Horses are always the answer.

Those of you who have been around me at all in the last few months (or read here several posts back) know that I’ve been trying to work through a Mysterious Back Injury.  The physical therapist doesn’t know how I’ve lived at all walking/standing/sitting/lying down like I have.  Essentially, I have super weak muscles that are supposed to be super strong and when everything isn’t going right, it results in pinching of a bunch of nerves in my lower back.  In short, OW!

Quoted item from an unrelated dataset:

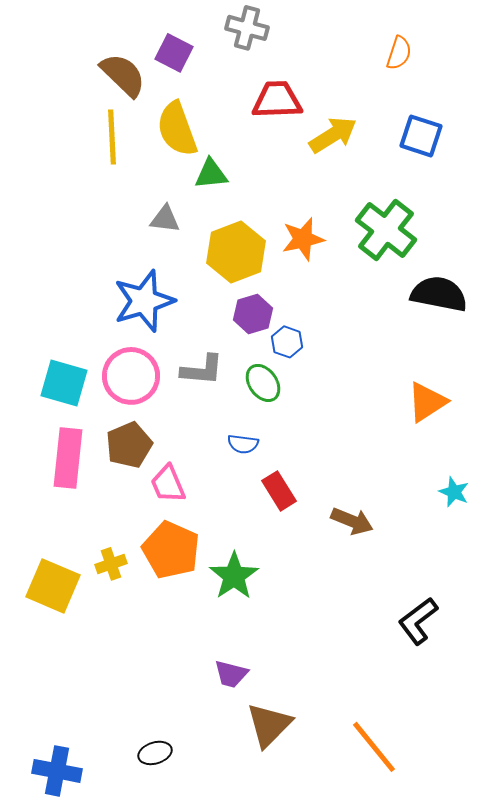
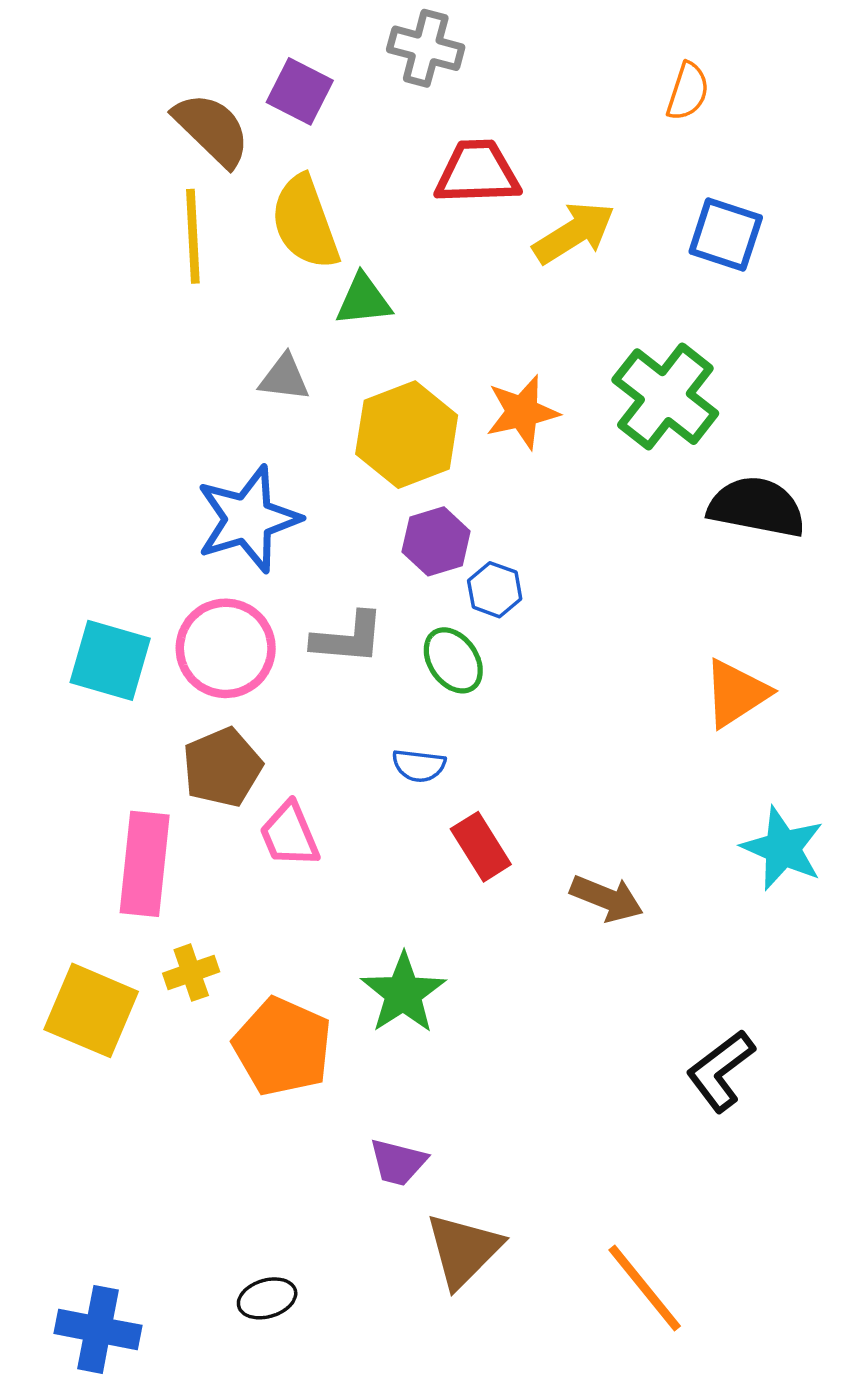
pink rectangle: (68, 458) -> (145, 864), moved
cyan star: (454, 492) -> (783, 848), size x1.6
orange pentagon: (171, 550) -> (283, 1047), moved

As part of all of this, as you might imagine, horseback riding has been forbidden.  It makes sense, especially to non-horsey people, if I can’t even walk without pain, it probably isn’t all that safe to clamber on top of a 16 hh tall, 1200 lb animal, ride about using all those weak muscles and getting pinched nerves and then falling the said 16 hands and getting hurt even more.

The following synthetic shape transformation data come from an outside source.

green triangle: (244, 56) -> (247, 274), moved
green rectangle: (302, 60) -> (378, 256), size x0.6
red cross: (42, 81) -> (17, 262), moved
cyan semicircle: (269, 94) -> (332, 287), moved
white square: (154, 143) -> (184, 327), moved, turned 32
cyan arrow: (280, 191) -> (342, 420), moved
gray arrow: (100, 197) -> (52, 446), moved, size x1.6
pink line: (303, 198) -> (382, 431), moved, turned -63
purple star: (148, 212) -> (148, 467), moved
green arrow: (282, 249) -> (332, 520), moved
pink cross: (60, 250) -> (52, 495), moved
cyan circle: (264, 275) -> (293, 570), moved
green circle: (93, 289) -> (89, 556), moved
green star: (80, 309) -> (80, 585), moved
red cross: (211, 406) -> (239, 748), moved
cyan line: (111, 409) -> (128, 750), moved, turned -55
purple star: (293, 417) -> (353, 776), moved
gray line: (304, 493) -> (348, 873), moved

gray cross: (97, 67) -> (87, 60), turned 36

The other thing about non-horsey people is that they don’t really get it.  Horsey people don’t want to be around horses, they need to be around horses.

Back at State, when I’d get cranky and stressed and ‘ill,’ my friends would tell me to go out to the barn.  At that point, I had my LA out at a co-op stables in Cary, Theyland Stables.  We kept up our Western Pleasure, adding Huntseat Pleasure to our repertoire, not to mention sharing the virtues of showmanship to all the other (very crowd-y) horses out at the barn.  And anyone who’s met LA knows that he’s the sweetest horse that ever lived.  Plus he’s pretty awesome under saddle.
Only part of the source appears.